▸ **Task**
Across the whole listing, filter for the string "each" and copy every line that has it.

▸ **Provided entries**
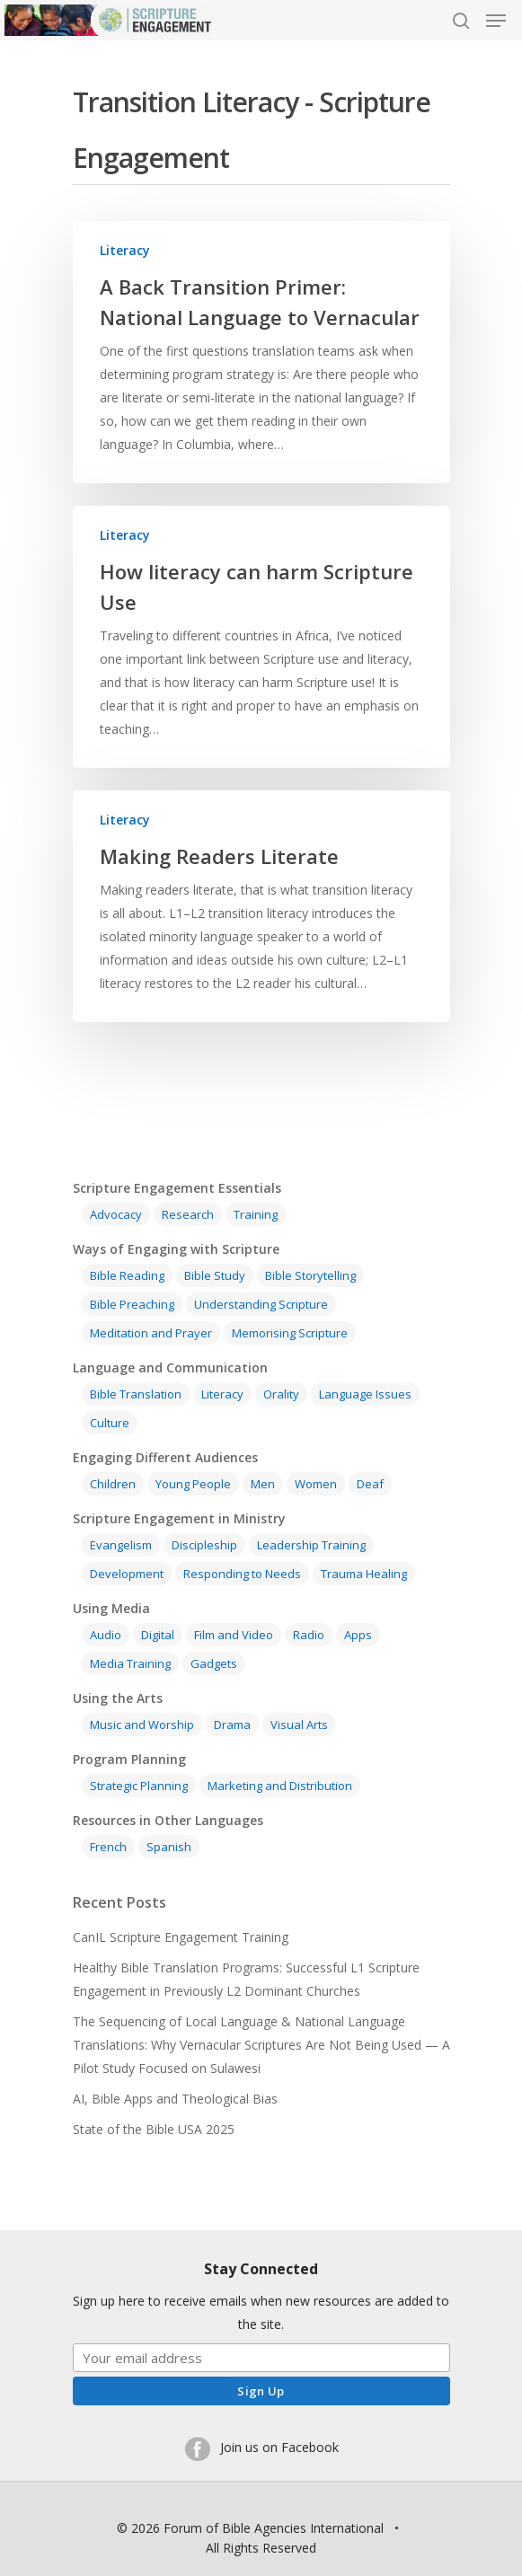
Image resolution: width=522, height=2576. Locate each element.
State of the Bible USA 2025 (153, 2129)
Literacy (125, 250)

...

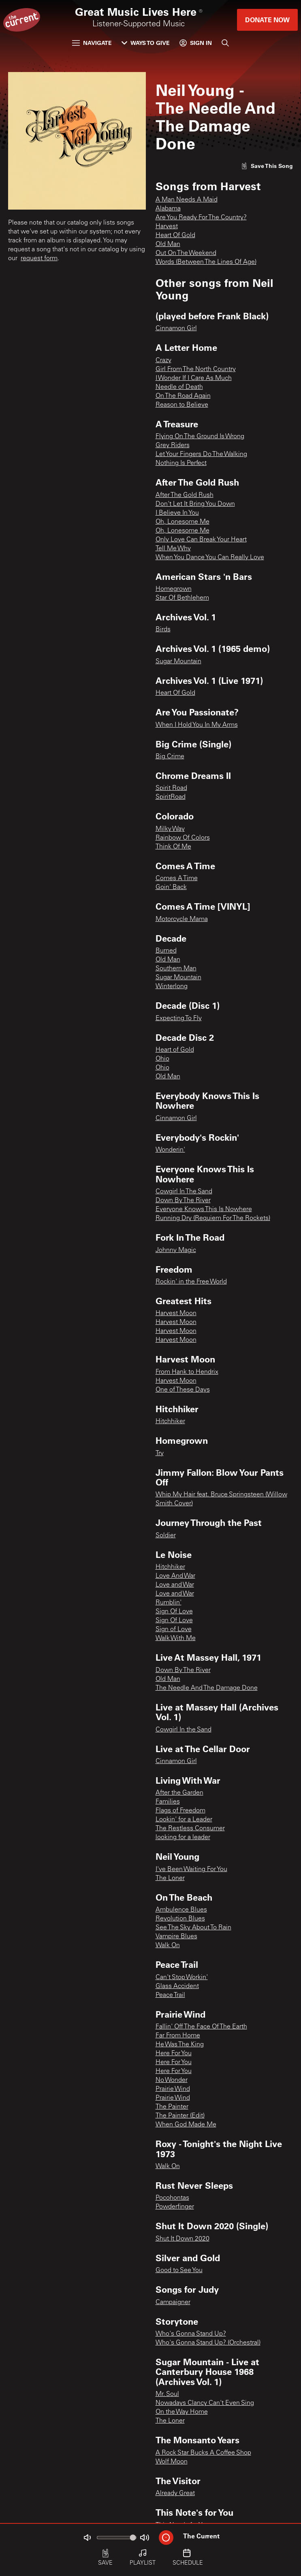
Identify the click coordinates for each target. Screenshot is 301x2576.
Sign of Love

▸ **Result of this task**
Image resolution: width=522, height=2576. Locate each element.
Identify the click coordinates for each target. Screenshot is 301x2576.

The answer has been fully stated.